Exercise directions | Take the entries below and print, exactly, the stretch from the line containing "جزا می گردد." through the line containing "La cotización del", both included.

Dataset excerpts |
________________________
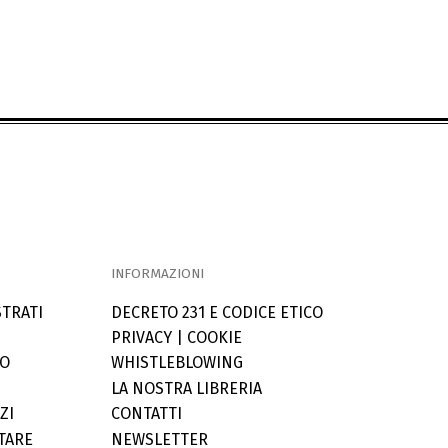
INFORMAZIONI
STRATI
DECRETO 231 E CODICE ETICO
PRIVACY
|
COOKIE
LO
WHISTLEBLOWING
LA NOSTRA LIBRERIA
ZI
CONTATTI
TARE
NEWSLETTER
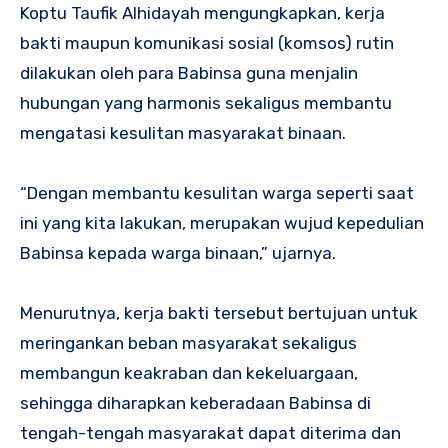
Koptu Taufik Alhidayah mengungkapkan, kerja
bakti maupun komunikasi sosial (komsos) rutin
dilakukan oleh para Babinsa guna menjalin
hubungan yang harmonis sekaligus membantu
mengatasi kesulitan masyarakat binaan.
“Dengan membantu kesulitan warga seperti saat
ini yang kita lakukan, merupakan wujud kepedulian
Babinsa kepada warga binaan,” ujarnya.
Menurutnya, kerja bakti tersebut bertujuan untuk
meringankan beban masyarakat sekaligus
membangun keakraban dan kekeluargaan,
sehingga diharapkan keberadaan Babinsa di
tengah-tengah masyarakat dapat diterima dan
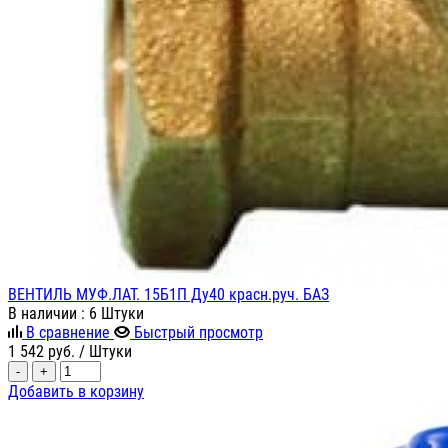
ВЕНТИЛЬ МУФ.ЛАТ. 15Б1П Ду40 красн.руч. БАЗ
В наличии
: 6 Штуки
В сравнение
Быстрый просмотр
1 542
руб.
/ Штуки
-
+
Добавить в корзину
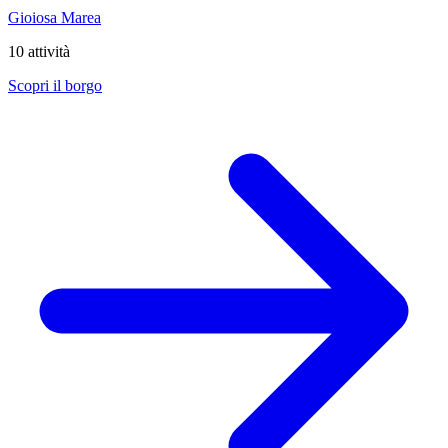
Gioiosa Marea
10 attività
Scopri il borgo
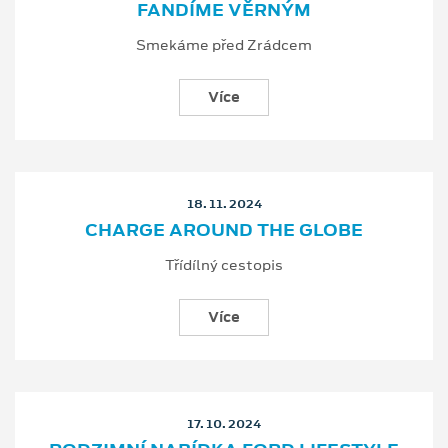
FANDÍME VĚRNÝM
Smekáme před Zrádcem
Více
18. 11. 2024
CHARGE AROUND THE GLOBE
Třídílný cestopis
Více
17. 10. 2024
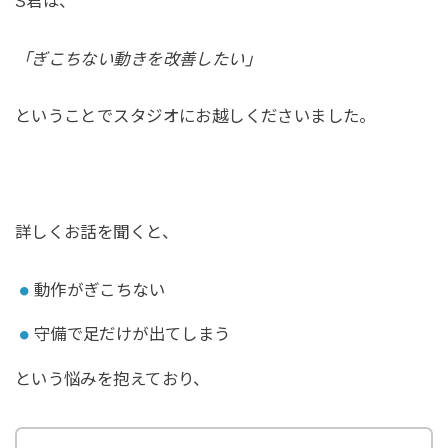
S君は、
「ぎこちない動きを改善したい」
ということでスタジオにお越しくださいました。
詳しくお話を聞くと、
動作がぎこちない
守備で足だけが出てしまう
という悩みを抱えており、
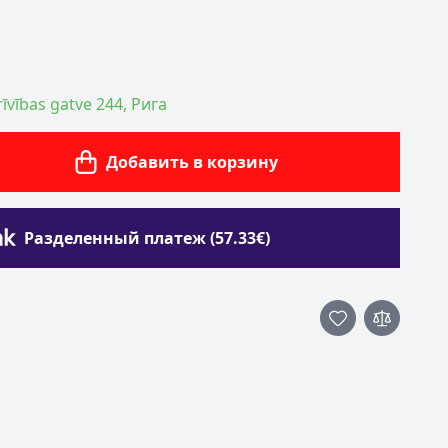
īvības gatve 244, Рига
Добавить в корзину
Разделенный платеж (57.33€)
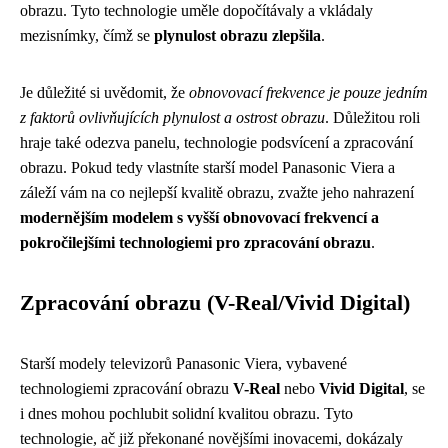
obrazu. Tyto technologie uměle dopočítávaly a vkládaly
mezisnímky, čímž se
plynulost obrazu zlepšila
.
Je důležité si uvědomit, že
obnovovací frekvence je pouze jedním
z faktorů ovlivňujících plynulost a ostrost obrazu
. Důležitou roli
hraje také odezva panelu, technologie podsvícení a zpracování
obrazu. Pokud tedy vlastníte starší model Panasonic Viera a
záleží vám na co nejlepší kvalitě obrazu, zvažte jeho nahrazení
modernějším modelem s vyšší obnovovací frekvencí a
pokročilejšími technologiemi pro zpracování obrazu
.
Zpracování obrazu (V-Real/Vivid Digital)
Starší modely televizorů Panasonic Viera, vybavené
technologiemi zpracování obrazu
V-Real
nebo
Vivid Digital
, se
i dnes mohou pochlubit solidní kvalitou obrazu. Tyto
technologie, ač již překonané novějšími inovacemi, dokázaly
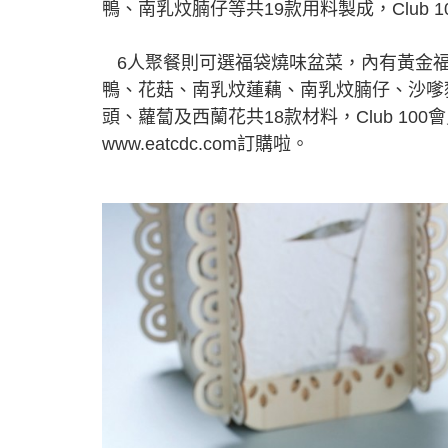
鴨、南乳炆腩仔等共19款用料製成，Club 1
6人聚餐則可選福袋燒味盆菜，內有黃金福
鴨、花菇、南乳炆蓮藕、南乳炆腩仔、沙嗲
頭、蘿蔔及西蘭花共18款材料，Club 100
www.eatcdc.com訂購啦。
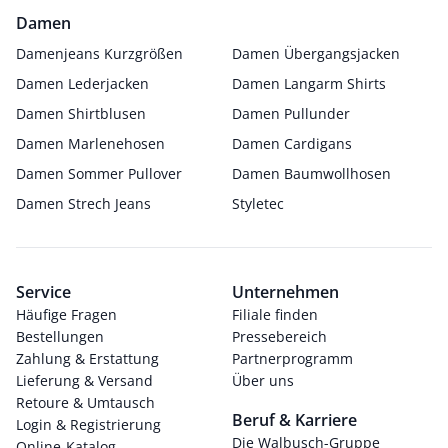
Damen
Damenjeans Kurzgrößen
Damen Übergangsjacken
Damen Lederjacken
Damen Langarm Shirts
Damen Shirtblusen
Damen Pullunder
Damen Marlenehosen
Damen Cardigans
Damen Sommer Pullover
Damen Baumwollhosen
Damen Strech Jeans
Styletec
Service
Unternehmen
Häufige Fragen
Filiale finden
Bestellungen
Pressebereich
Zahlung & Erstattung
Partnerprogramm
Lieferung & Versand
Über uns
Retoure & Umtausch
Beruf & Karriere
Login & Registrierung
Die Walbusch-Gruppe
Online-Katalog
________________________
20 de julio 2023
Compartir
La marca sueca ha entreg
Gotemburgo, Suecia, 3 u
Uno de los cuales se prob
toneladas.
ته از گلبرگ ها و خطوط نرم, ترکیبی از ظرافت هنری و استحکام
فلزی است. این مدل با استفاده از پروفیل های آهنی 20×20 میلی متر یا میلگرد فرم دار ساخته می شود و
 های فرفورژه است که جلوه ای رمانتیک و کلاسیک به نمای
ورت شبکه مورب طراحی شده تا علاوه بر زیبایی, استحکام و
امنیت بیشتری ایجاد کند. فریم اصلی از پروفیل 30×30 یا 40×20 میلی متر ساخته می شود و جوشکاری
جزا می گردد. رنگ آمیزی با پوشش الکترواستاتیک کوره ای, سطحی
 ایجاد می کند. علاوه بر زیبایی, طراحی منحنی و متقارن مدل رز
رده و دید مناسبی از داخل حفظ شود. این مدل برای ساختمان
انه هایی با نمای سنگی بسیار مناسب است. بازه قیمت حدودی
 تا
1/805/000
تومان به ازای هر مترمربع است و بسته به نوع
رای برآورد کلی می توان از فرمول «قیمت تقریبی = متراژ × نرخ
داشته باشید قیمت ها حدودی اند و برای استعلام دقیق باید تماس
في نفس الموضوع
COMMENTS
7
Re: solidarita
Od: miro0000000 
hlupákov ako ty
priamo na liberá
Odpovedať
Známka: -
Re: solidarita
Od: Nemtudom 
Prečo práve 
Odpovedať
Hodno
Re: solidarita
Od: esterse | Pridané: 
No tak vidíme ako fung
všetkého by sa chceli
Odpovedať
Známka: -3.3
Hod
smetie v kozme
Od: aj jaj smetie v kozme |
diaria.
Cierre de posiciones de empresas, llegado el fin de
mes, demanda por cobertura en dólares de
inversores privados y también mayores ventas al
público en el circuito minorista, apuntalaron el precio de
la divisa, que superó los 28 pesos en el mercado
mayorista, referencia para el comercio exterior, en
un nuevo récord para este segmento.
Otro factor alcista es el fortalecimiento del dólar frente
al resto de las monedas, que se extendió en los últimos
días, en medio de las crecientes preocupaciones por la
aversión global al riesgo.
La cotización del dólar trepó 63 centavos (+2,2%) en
________________________
Reply to the exercise |
جزا می گردد. رنگ آمیزی با پوشش الکترواستاتیک کوره ای, سطحی
 ایجاد می کند. علاوه بر زیبایی, طراحی منحنی و متقارن مدل رز
رده و دید مناسبی از داخل حفظ شود. این مدل برای ساختمان
انه هایی با نمای سنگی بسیار مناسب است. بازه قیمت حدودی
 تا
1/805/000
تومان به ازای هر مترمربع است و بسته به نوع
رای برآورد کلی می توان از فرمول «قیمت تقریبی = متراژ × نرخ
داشته باشید قیمت ها حدودی اند و برای استعلام دقیق باید تماس
في نفس الموضوع
COMMENTS
7
Re: solidarita
Od: miro0000000 
hlupákov ako ty
priamo na liberá
Odpovedať
Známka: -
Re: solidarita
Od: Nemtudom 
Prečo práve 
Odpovedať
Hodno
Re: solidarita
Od: esterse | Pridané: 
No tak vidíme ako fung
všetkého by sa chceli
Odpovedať
Známka: -3.3
Hod
smetie v kozme
Od: aj jaj smetie v kozme |
diaria.
Cierre de posiciones de empresas, llegado el fin de
mes, demanda por cobertura en dólares de
inversores privados y también mayores ventas al
público en el circuito minorista, apuntalaron el precio de
la divisa, que superó los 28 pesos en el mercado
mayorista, referencia para el comercio exterior, en
un nuevo récord para este segmento.
Otro factor alcista es el fortalecimiento del dólar frente
al resto de las monedas, que se extendió en los últimos
días, en medio de las crecientes preocupaciones por la
aversión global al riesgo.
La cotización del dólar trepó 63 centavos (+2,2%) en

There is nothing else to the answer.